Can musicians "save" a broken music industry? More than on successful artist turned entrepreneur certainly intend to try. Following in the footsteps of Dr. Dre (co-founder of Beats) and Neil Young (founder of hi-def music service Pono), Jay Z is set to become the latest musician-mogul to own a digital music service thanks to his $56 million bid to acquire Aspiro, the Scandinavian company that owns streaming music service WiMP and its hi-def audio cousin Tidal.
Jay Z's bid was first made in December by Project Panther, an offshoot of the his S. Carter Enterprises. Aspiro’s board of directors has unanimously recommended that shareholders approve the purchase. In a statement issued this morning, the company said:
" With reference to Project Panther Bidco Ltd’s public takeover offer for all the shares in Aspiro AB (publ)(STO:ASP), the Independent Bid Committee within Aspiro’s board of directors has decided, as further set out below, to unanimously recommend all shareholders of Aspiro to accept the offer."
The statement went on praise Jay Z (aka Sean Carter) as the best man to to move the company forward:
"The Independent Bid Committee is of the opinion that Panther, indirectly owned by SCE and controlled by Shawn Carter, possesses the proprietary relationships, industry knowledge, as well as economic strength and the necessary commitment in order to realise Aspiro’s strategic plan of expanding the Company’s business and brand globally.”
WiMP is already a competitor of Spotify's in Scandinavia and elsewhere in Europe.

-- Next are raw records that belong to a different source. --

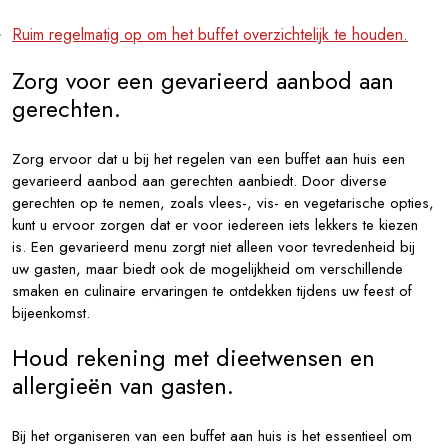
Ruim regelmatig op om het buffet overzichtelijk te houden.
Zorg voor een gevarieerd aanbod aan
gerechten.
Zorg ervoor dat u bij het regelen van een buffet aan huis een
gevarieerd aanbod aan gerechten aanbiedt. Door diverse
gerechten op te nemen, zoals vlees-, vis- en vegetarische opties,
kunt u ervoor zorgen dat er voor iedereen iets lekkers te kiezen
is. Een gevarieerd menu zorgt niet alleen voor tevredenheid bij
uw gasten, maar biedt ook de mogelijkheid om verschillende
smaken en culinaire ervaringen te ontdekken tijdens uw feest of
bijeenkomst.
Houd rekening met dieetwensen en
allergieën van gasten.
Bij het organiseren van een buffet aan huis is het essentieel om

The company launched its hi-def offshoot Tidal in the US, UK and Canada late last year. As of late October 2014, WiMP had 512,000 paying subscribers globally including 20,000 who pay $20 per moth for hi-def Tidal.
With Apple soon to relaunch Beats, Spotify;s new deal with Sony and reported addition $500 million to its pre-IPO war chest plus Google, Amazon and others promising expansion, Jay Z has his work cut out for him.